Als Gegenbeispiel dann Hamsun, der Wahrhaftigkeitspoet, der den Hunger bis zum Knochenabknabbern real erlitt. Er erzeugt Mitgefühl, Trauer, Schmerz gerade durch das Authentische, aber auch er erfand eine poetische Struktur für seine Hungerwellen. Nach Hamsuns Mangel dann Ror Wolfs Überfluss: am Verschlingen und Verdauen, an Unglücken, an Wortspielen. Und Pavese, der Kronauer durch vier magische Worte beeindruckt.

"Lange Zeit waren für mich Inbegriff eines des alles spendenden Romanbeginns die vier melancholisch entrückenden Wörter der älteren Übersetzung von Cesare Paveses 'Der schöne Sommer'. Sie lauten: 'Damals war immer Festtag'. Klingt das nicht wie das 'Es war einmal' der Märchen, nur ein bisschen vom Leben verwundeter?"

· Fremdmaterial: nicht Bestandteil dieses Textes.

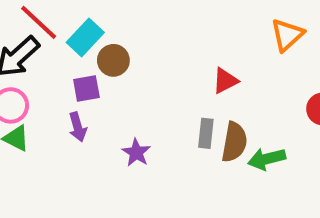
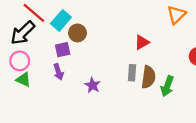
green arrow: (267, 159) -> (167, 86), turned -54

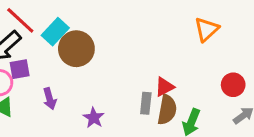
brown circle: (78, 33) -> (76, 49), size x1.5
red triangle: (142, 42) -> (164, 87), moved
purple square: (63, 50) -> (20, 69), moved

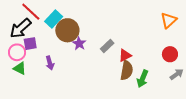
orange triangle: (207, 29) -> (169, 20), moved
gray rectangle: (146, 103) -> (107, 46), moved, turned 40
purple star: (94, 118) -> (79, 43), moved

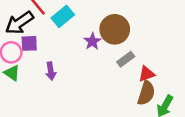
brown circle: (67, 30) -> (115, 29), moved
purple star: (79, 43) -> (92, 41), moved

Die Notwendigkeit von Literatur in der Mediengesellschaft ergibt sich für Kronauer schon aus der Tatsache, dass, wer schabloniert schreibt und denkt, irgendwann auch schabloniert empfindet. Dagegen schreibe sie an, sagt sie. Auch gängige wissenschaftliche Systeme stehen bei ihr unter Vereinfachungsverdacht. Die Literatur ist sozusagen die Königsdisziplin, und Kronauer wird dann gern auch definitorisch tätig.

"Literatur macht aus der Gesellschaft wieder Einzelwesen. Sie zeigt mit dem Finger auf den Leser. Sie ist höchstpersönlich in geheimnisvoller Weise jeweils auf ihn gemünzt."

Und das geht nur durch Methode: Das Artifizielle sei das Reale, sagt Kronauer. Das Artifizielle ist aber auch das Problem ihres Schreibens, das hochkalkuliert daherkommt, voller wunderbarer Wahrnehmungen und Wortfindungen, in seiner Gespreiztheit aber bisweilen auch nerven kann. Das gilt auch für die Vorlesung: hochintellektuell, aber manchmal werden auch gut verpackte Banalitäten dargeboten.
Aber, was soll's, Kronauers Literatur ist ja auch therapeutisch zu gebrauchen.

"Literatur erleichtert unsere prinzipielle, wenn auch oft überdröhnte Einsamkeit, ja, hebt sie gelegentlich auf, indem sie unser Einsamsein, unser uneingestandenes Außenseitertum beschreibt."